Sadler (An Englishman in Paris, 2003) is English. Those around him are country French, and they are not impressed. He has just moved into a farm in the Loire valley owned by friends. While the cottage is passable, the garden is an Amazonia of six-foot-high lettuces. But Sadler has eyes on winning the village garden contest to prove his worthiness among the august peasantry. And his heart is purely taken with the French countryside: “a less stressful, more ancestral, old-style, slow-cooking, gently unfolding France that I have always found attractive: la France profonde.” He is being sincere, but this is as serious as this author gets. Sadler is far happier savoring the food and wine, or serving as a foil to the natives—he knows when taking a poke in the eye is worth it to get two slaps on the back.
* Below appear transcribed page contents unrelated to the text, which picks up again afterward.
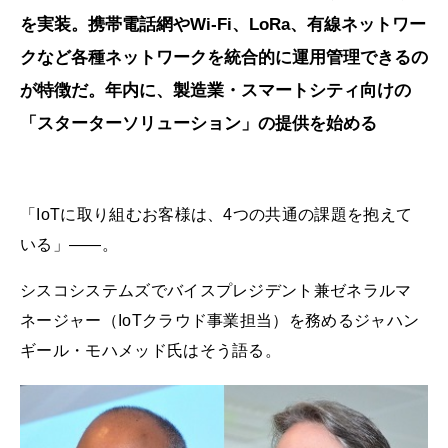
を実装。携帯電話網やWi-Fi、LoRa、有線ネットワー
クなど各種ネットワークを統合的に運用管理できるの
が特徴だ。年内に、製造業・スマートシティ向けの
「スターターソリューション」の提供を始める
「IoTに取り組むお客様は、4つの共通の課題を抱えて
いる」――。
シスコシステムズでバイスプレジデント兼ゼネラルマ
ネージャー（IoTクラウド事業担当）を務めるジャハン
ギール・モハメッド氏はそう語る。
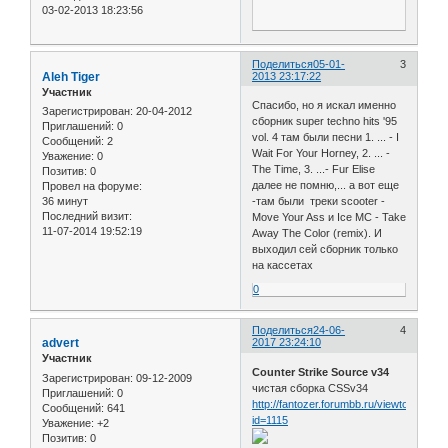
03-02-2013 18:23:56
Поделиться
05-01-
3
Aleh Tiger
2013 23:17:22
Участник
Спасибо, но я искал именно
Зарегистрирован
: 20-04-2012
сборник super techno hits '95
Приглашений:
0
vol. 4 там были песни 1. ... - I
Сообщений:
2
Wait For Your Horney, 2. ... -
Уважение:
0
The Time, 3. ...- Fur Elise
Позитив:
0
далее не помню,... а вот еще
Провел на форуме:
36 минут
-там были треки scooter -
Последний визит:
Move Your Ass и Ice MC - Take
11-07-2014 19:52:19
Away The Color (remix). И
выходил сей сборник только
на кассетах
0
Поделиться
24-06-
4
advert
2017 23:24:10
Участник
Counter Strike Source v34
Зарегистрирован
: 09-12-2009
чистая сборка CSSv34
Приглашений:
0
http://fantozer.forumbb.ru/viewtopic.php
Сообщений:
641
id=1115
Уважение:
+2
Позитив:
0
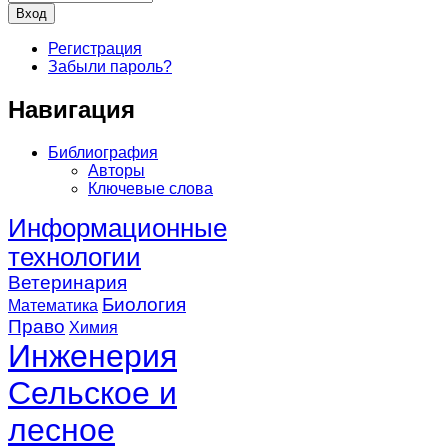
Регистрация
Забыли пароль?
Навигация
Библиография
Авторы
Ключевые слова
Информационные
технологии
Ветеринария
Биология
Математика
Право
Химия
Инженерия
Сельское и
лесное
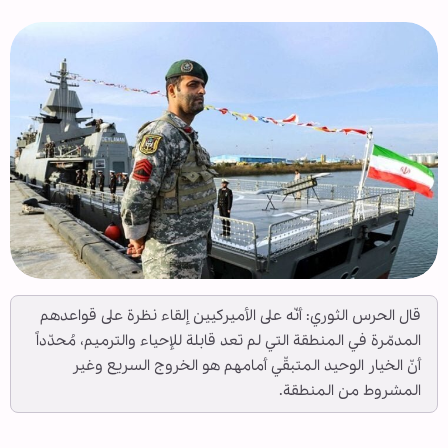
قال الحرس الثوري: أنّه على الأميركيين إلقاء نظرة على قواعدهم
المدمّرة في المنطقة التي لم تعد قابلة للإحياء والترميم، مُحدّداً
أنّ الخيار الوحيد المتبقّي أمامهم هو الخروج السريع وغير
المشروط من المنطقة.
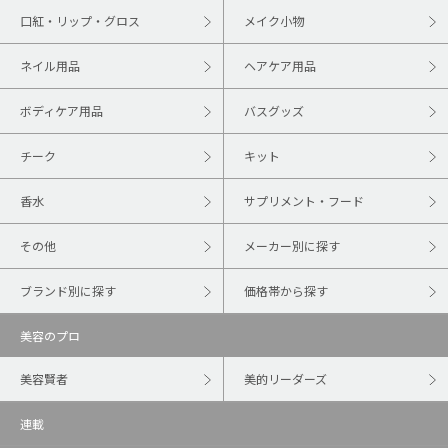
口紅・リップ・グロス
メイク小物
ネイル用品
ヘアケア用品
ボディケア用品
バスグッズ
チーク
キット
香水
サプリメント・フード
その他
メーカー別に探す
ブランド別に探す
価格帯から探す
美容のプロ
美容賢者
美的リーダーズ
連載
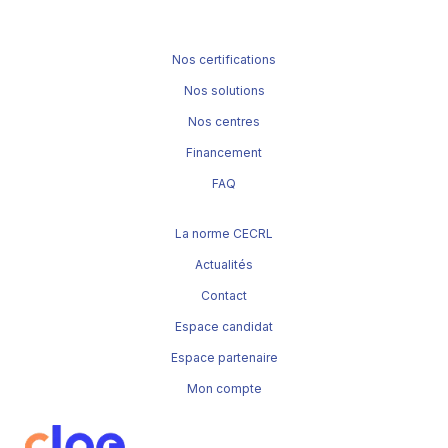
Nos certifications
Nos solutions
Nos centres
Financement
FAQ
La norme CECRL
Actualités
Contact
Espace candidat
Espace partenaire
Mon compte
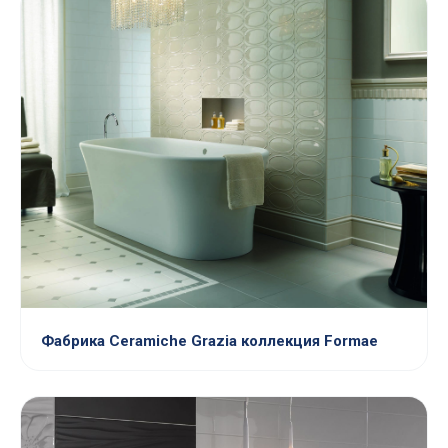
Фабрика Ceramiche Grazia коллекция Formae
Here is how he interprets a formal conversation with a farmer neighbor: “Elle est bien basse.” (Translation: “Too bad for you, fatface.”) “Pour être basse elle est basse.” (Translation: “Please, Aimé, don’t be a shit.”) Sadler is a genial and peculiar sort who relishes his authorial role as an old goat. Strange anecdotes pile up, highlighting his ability to come at a topic directly and from left field at the same time. He kicks an ostrich in the butt (no harm done) and wins a case of fine Chinon wine. He attends a ribald Communion lunch. He starts a perverse search for an ugly village in this region of blowsy charm. He decides to triumph in the garden contest by growing sexy vegetables like John Malkovich (don’t ask).

The English take on the French: formidably droll with a touch of the wacko.